Autre point, le libre échange est une réalité à double visage : les échanges entre membres signataires et les importations venant de pays non signataires. Quels garde-fous prévoit l'accord de libre-échange continental afin de protéger le marché intérieur africain contre l'entrée de produits étrangers issus d'une concurrence déloyale ? C'est principalement cet aspect qui a motivé le retrait au dernier moment du Nigéria dont le secteur privé craint d'être envahi cette fois par des produits venant même de pays parties à l'accord de libre-échange.

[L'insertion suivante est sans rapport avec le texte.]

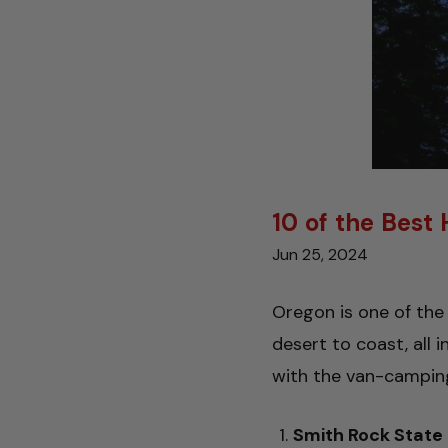
10 of the Best
Jun 25, 2024
Oregon is one of the 
desert to coast, all 
with the van-camping
Smith Rock State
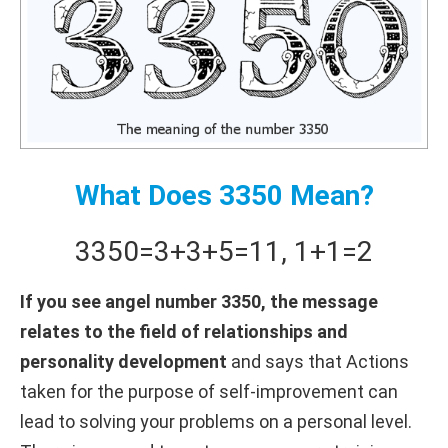
What Does 3350 Mean?
3350
=
3+
3+
5
=
11
,
1+
1
=
2
If you see angel number 3350, the message
relates to the field of relationships and
personality development
and says that Actions
taken for the purpose of self-improvement can
lead to solving your problems on a personal level.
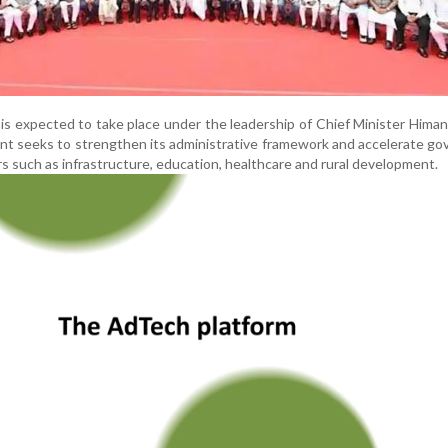
is expected to take place under the leadership of Chief Minister Hima
t seeks to strengthen its administrative framework and accelerate g
ors such as infrastructure, education, healthcare and rural development.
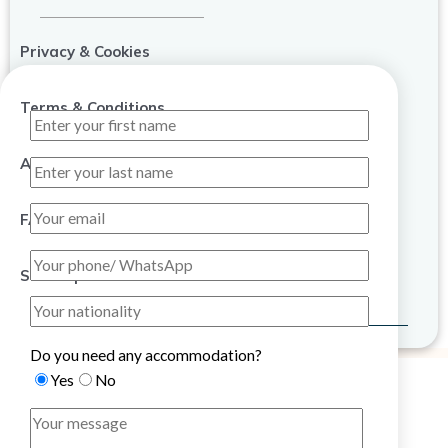
Privacy & Cookies
Terms & Conditions
About Us
FAQ
Sitemap
Do you need any accommodation?
Yes
No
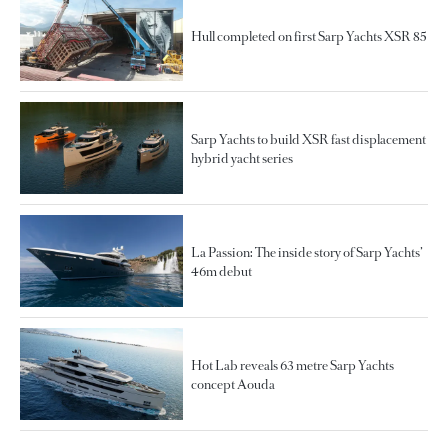
Hull completed on first Sarp Yachts XSR 85
Sarp Yachts to build XSR fast displacement
hybrid yacht series
La Passion: The inside story of Sarp Yachts’
46m debut
Hot Lab reveals 63 metre Sarp Yachts
concept Aouda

Comment dépasser le désordre ?

Au-delà du problème de l'harmonisation, existe aussi celui de l'organisation institutionnelle. Cet accord a été négocié sous l'égide de l'Union Africaine et c'est une excellente nouvelle. Cependant l'Union Africaine est une communauté d'Etats-nations qui ne dispose pas d'un pouvoir supra national lui permettant de faire appliquer et respecter à la lettre les règles de la zone de libre-échange continentale. En résumé, cet accord n'a point de cadre économique et politique commun. C'est la compétition sans règles véritables. Les exemples d'ailleurs doivent nous servir de leçons. Nous traversons une époque où compte tenu des désordres provoqués par les politiques de libre-échange mal calibrées, les peuples sont de plus en plus tentés par un repli sur eux même et le protectionnisme fait son retour en force. Alors que faire en Afrique ?

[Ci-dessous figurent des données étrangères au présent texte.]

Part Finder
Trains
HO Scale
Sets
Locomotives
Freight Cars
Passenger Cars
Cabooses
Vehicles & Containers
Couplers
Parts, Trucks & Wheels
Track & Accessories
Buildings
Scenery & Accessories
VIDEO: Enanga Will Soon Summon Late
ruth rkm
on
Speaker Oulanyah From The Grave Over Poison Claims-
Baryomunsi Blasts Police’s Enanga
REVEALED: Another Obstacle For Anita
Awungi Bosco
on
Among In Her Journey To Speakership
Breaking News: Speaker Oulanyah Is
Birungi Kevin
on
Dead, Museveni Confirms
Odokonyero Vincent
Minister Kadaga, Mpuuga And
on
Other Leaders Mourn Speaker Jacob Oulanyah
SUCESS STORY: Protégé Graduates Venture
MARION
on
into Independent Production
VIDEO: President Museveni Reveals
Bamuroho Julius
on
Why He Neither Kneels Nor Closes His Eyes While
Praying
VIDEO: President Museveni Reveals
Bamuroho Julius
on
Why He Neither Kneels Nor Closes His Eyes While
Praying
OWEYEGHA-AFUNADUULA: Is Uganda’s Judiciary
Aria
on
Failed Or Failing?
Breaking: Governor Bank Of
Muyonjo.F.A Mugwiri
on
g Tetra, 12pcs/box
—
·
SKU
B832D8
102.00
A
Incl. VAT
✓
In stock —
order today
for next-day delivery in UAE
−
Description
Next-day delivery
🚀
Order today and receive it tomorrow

Il me semble qu'il faut aller pas à pas et revenir à la case des organisations sous régionales. Un autre problème africain est l'existence de nombreuses organisations de ce genre dans lesquelles on retrouve parfois les mêmes membres dans plusieurs structures différentes. Un premier ordre doit être mis dans le dédale de ces organisations. Pourquoi ne pas se baser sur la Résolution CM/RES.464 du Conseil des Ministres de la défunte OUA datant de 1976 découpant le continent en 5 zones à savoir l'Afrique australe (10 pays), l'Afrique centrale (12 pays), l'Afrique de l'Est (10 pays), l'Afrique de l'Ouest (16 pays) et l'Afrique du nord (6 pays). Ces communautés économiques régionales seraient le meilleur cadre de base et de départ d'un libre échange bien organisé.

Une méthode par les cercles

Les institutions de ces organisations devront assurer la coordination fiscale, sociale, économique, budgétaire et monétaire des Etats membres pour une intégration véritable et intégrale. Avec de la bonne volonté l'on peut y arriver, contrairement à bon nombre d'organisations sous régionales actuelles avançant péniblement vers la libre circulation en leur sein malgré que cela soit actée dans les textes. Le cas de l'UEMOA est de ce point de vue éclairant. Cette organisation dispose de règles harmonisant en son sein la TVA, les droits d'accises, l'impôt sur les sociétés, l'impôt sur le capital, et interdit la double imposition. Mais dans les faits, certains états ne respectent pas toujours les règles, comme en témoignent les exonérations de TVA accordées au-delà des cas d'exonération prévues par les directives.

Sans respect des règles collectives, aucune vie commune n'est possible. Tout cela doit s'arrêter afin que les organisations régionales deviennent véritables intégrées et performantes dans la coordination et la libre circulation. Une fois ce défi au plan régional relevé, viendra alors le moment de connecter entre eux les regroupements sous régionaux afin de mettre en œuvre de manière concertée et ordonnée la zone de libre-échange continentale dans l'esprit de l'accord de Kigali. L'objectif de cette méthode par les cercles est d'organiser sereinement et sérieusement le libre-échange afin que les agents économiques lancés dans la compétition continentale soient correctement tous armés pour se battre dans des conditions claires et équitables.